Centre for Social Research in Health, UNSW Sydney, Sydney, NSW, 2052, Australia.
Harm Reduct J. 2023 Aug 26;20(1):116. doi: 10.1186/s12954-023-00844-4.
Experiences of stigma and discrimination can act as a significant barrier to testing, monitoring, and treatment for hepatitis B virus (HBV). Aboriginal and Torres Strait Islander Australians are a population disproportionately impacted by HBV and yet limited research has explored HBV-related stigma in these communities. To begin preliminary explorations of HBV-related stigma among Aboriginal and Torres Strait Islander people, we interviewed health workers about their perceptions regarding HBV infection and HBV-related stigma.
Participants were recruited from staff involved in the Deadly Liver Mob (DLM) program which is a health promotion program that offers incentives for Aboriginal and Torres Strait Islander clients to be educated on viral hepatitis, recruit and educate peers, and receive screening and treatment for blood-borne viruses (BBVs) and sexually transmissible infections (STIs), and vaccination. Semi-structured interviews were conducted with 11 Aboriginal and Torres Strait Islander and non-Aboriginal or Torres Strait Islander health workers who have been involved in the development, implementation, and/or management of the DLM program within participating services in New South Wales, Australia.
Findings suggest that stigma is a barrier to accessing mainstream health care among Aboriginal and Torres Strait Islander clients, with stigma being complex and multi-layered. Aboriginal and Torres Strait Islander people contend with multiple and intersecting layers of stigma and discrimination in their lives, and thus HBV is just one dimension of those experiences.
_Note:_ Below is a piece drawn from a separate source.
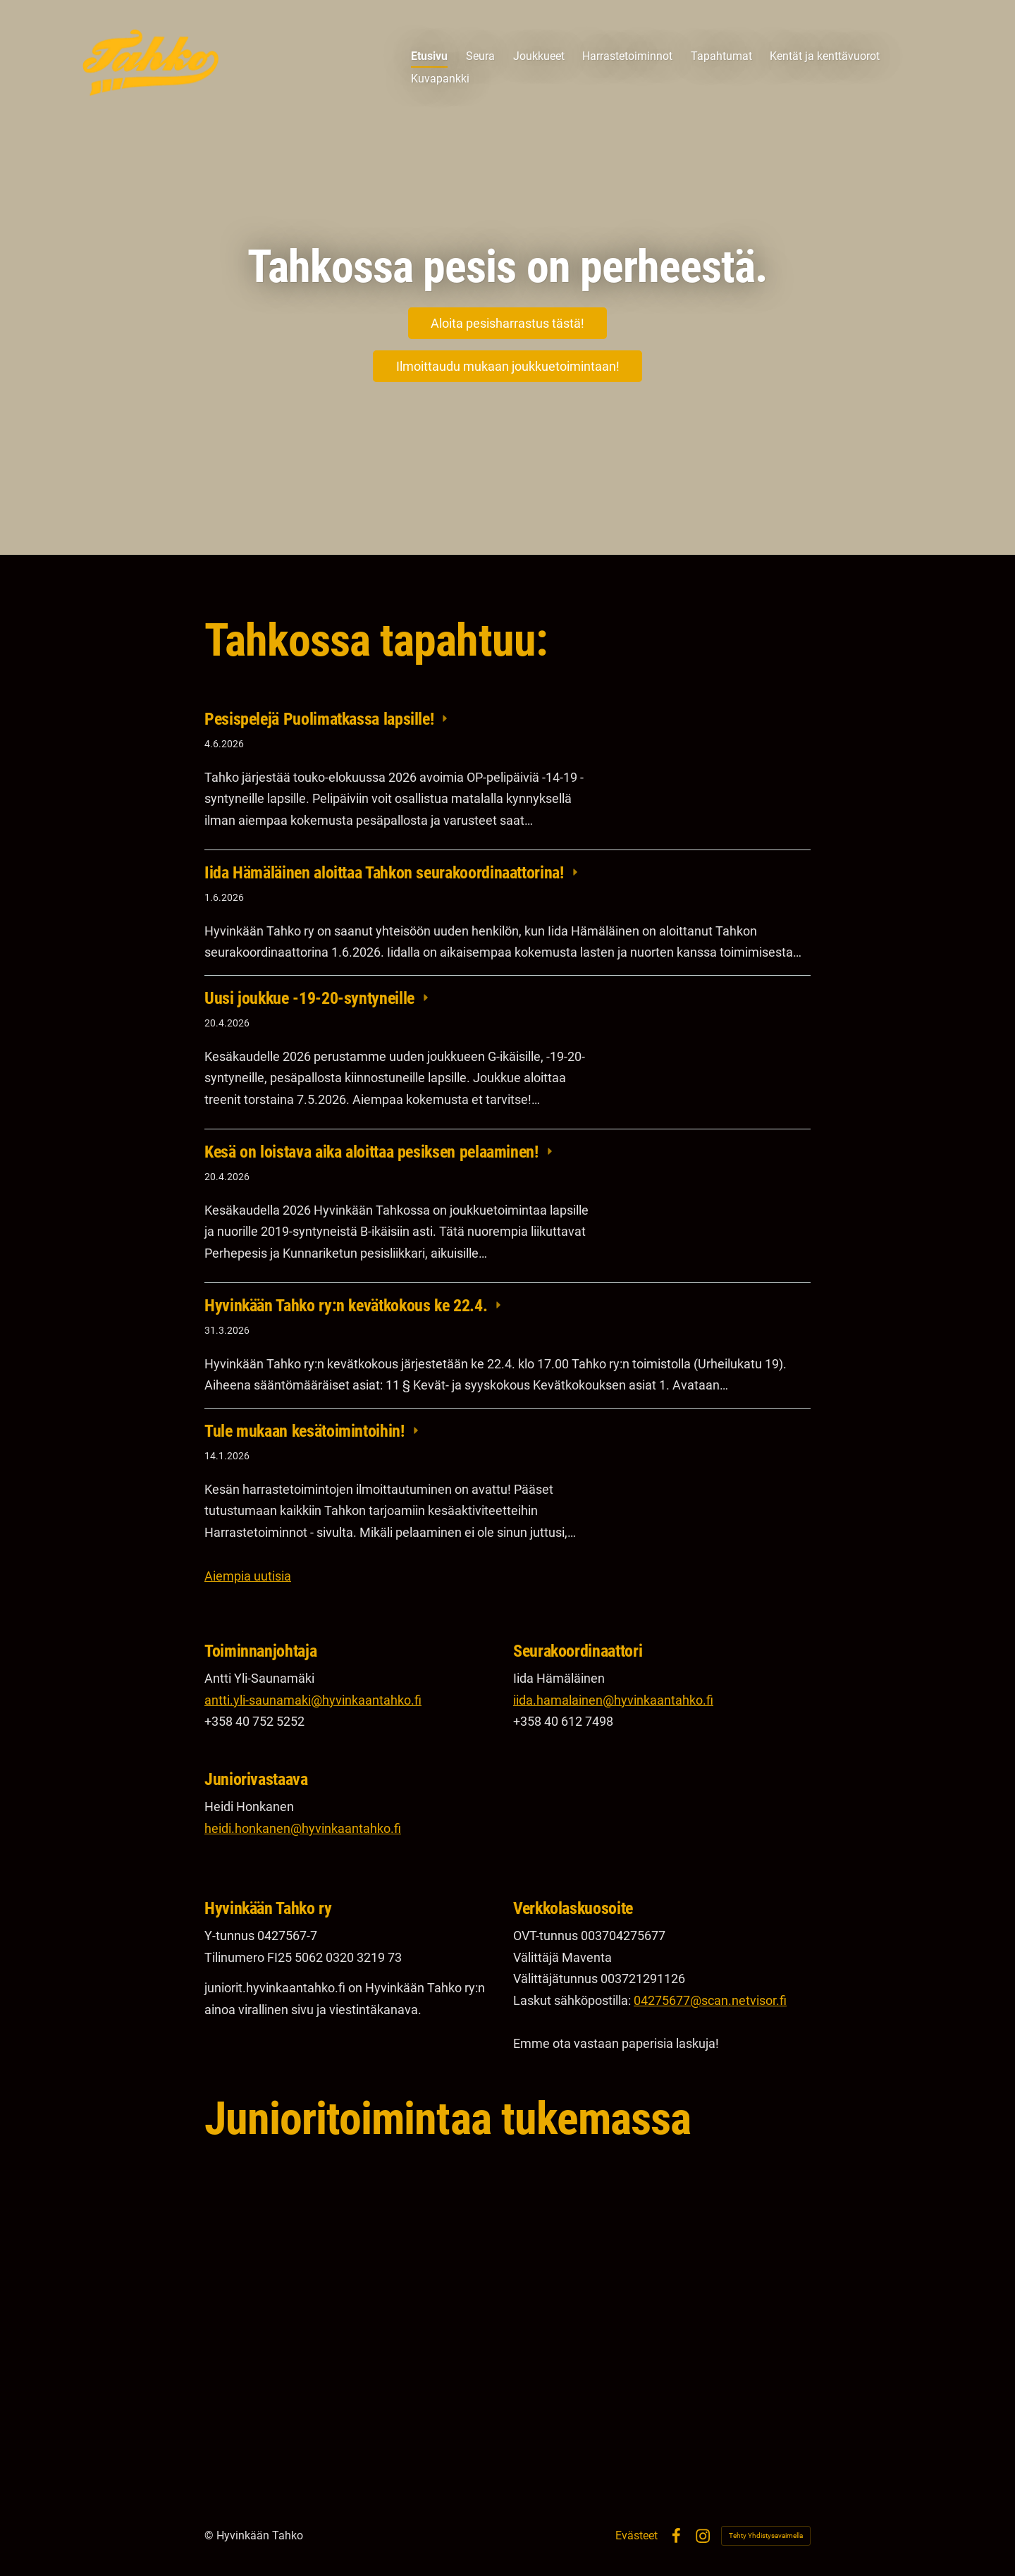 The image size is (1015, 2576). Describe the element at coordinates (636, 2535) in the screenshot. I see `Evästeet` at that location.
Health workers perceived that stigma is fuelled by multiple factors, including poor HBV health literacy within the health workforce broadly and among Aboriginal and Torres Strait Islander clients, shame about social practices associated with viral hepatitis, and fear of unknown transmission risks and health outcomes. The DLM program was viewed as helping to resist and reject stigma, improve health literacy among both health workers and clients, and build trust and confidence in mainstream health services.
Health promotion programs have the potential to reduce stigma by acting as a 'one stop shop' for BBVs and STIs through one-on-one support, yarning, and promotion of the HBV vaccine, monitoring for chronic HBV, and treatment (where required).
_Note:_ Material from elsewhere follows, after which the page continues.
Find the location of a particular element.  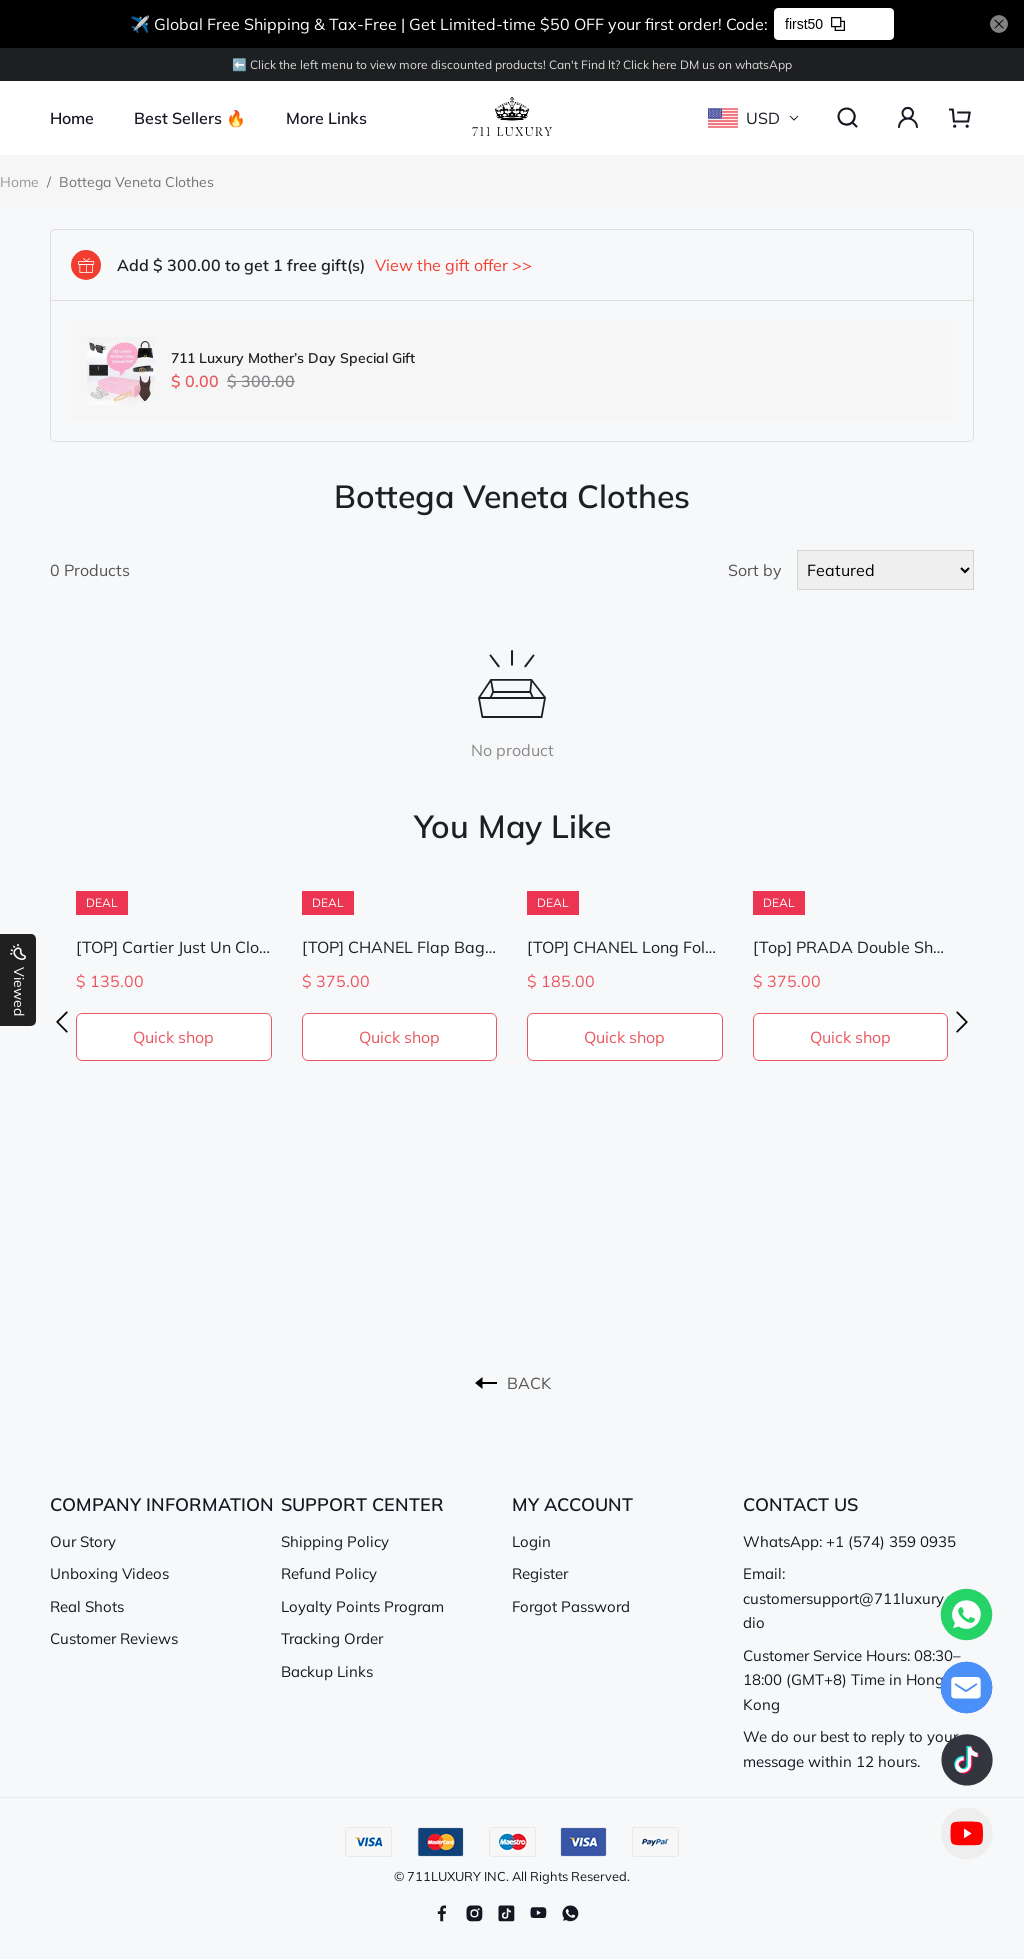

Backup Links is located at coordinates (327, 1671).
污名和歧视的经历可能成为乙型肝炎病毒 (HBV) 检测、监测和治疗的重大障碍。澳大利亚原住民和托雷斯海峡岛民受到 HBV 的影响不成比例,但对这些社区中与 HBV 相关的污名知之甚少。为了初步探索原住民和托雷斯海峡岛民中与 HBV 相关的污名,我们采访了卫生工作者,了解他们对 HBV 感染和 HBV 相关污名的看法。
参与者是从参与致命肝脏行动 (DLM) 计划的工作人员中招募的,该计划是一项健康促进计划,为原住民和托雷斯海峡岛民客户提供教育病毒性肝炎、招募和教育同伴、接受血液传播病毒 (BBV) 和性传播感染 (STI) 筛查和治疗以及疫苗接种的奖励。对 11 名参与澳大利亚新南威尔士州参与服务的 DLM 计划的开发、实施和/或管理的原住民和托雷斯海峡岛民和非原住民或托雷斯海峡岛民卫生工作者进行了半结构化访谈。
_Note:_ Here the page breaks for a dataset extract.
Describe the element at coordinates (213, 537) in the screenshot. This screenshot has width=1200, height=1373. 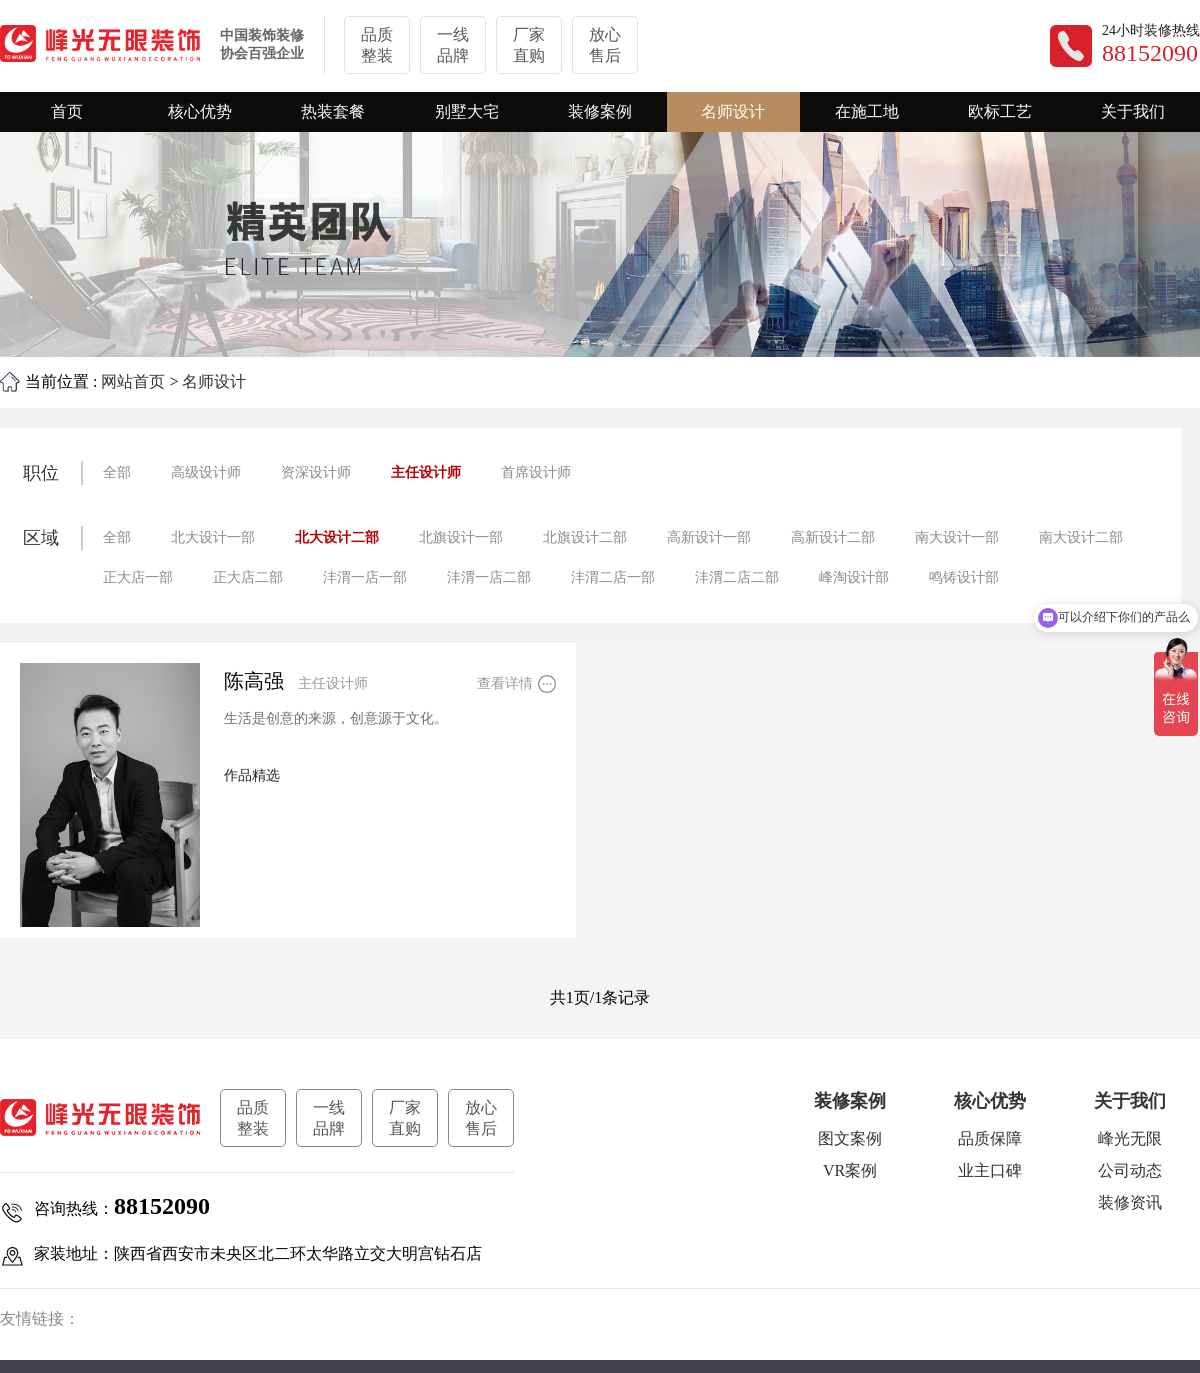
I see `北大设计一部` at that location.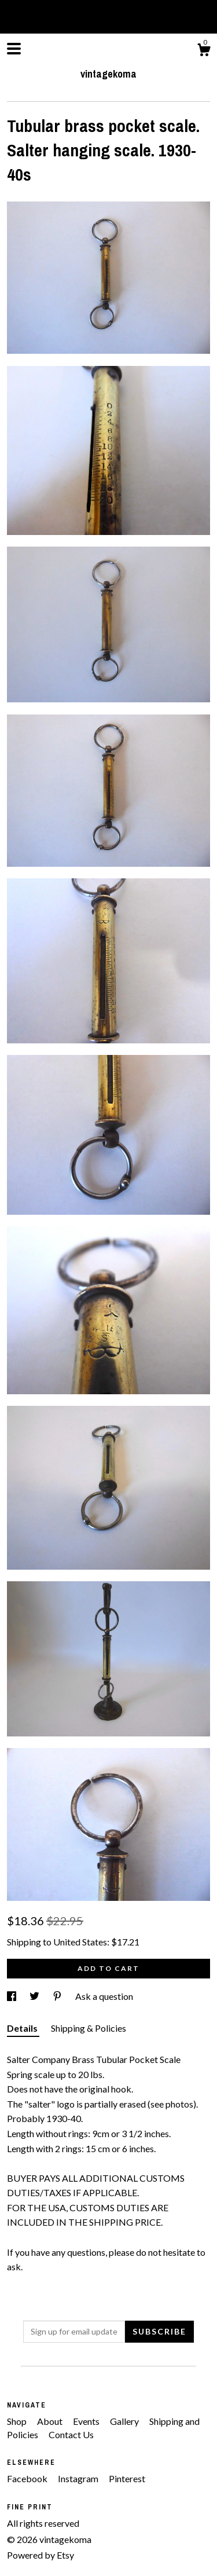 The height and width of the screenshot is (2576, 217). Describe the element at coordinates (79, 2478) in the screenshot. I see `Instagram` at that location.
研究结果表明,污名是原住民和托雷斯海峡岛民客户获得主流医疗保健的障碍,污名复杂且多层次。原住民和托雷斯海峡岛民在生活中面临着多种相互交织的污名和歧视,因此 HBV 只是这些经历的一个方面。卫生工作者认为,污名是由多种因素造成的,包括整个卫生劳动力和原住民和托雷斯海峡岛民客户中普遍存在的 HBV 健康素养低、对与病毒性肝炎相关的社会习俗的羞耻感以及对未知传播风险和健康结果的恐惧。DLM 计划被认为有助于抵制和拒绝污名,提高卫生工作者和客户的健康素养,并建立对主流卫生服务的信任和信心。
健康促进计划通过一对一支持、交谈和推广乙型肝炎疫苗、监测慢性 HBV 以及(如有需要)治疗,可以作为 BBV 和 STI 的“一站式服务”,从而有可能减少污名。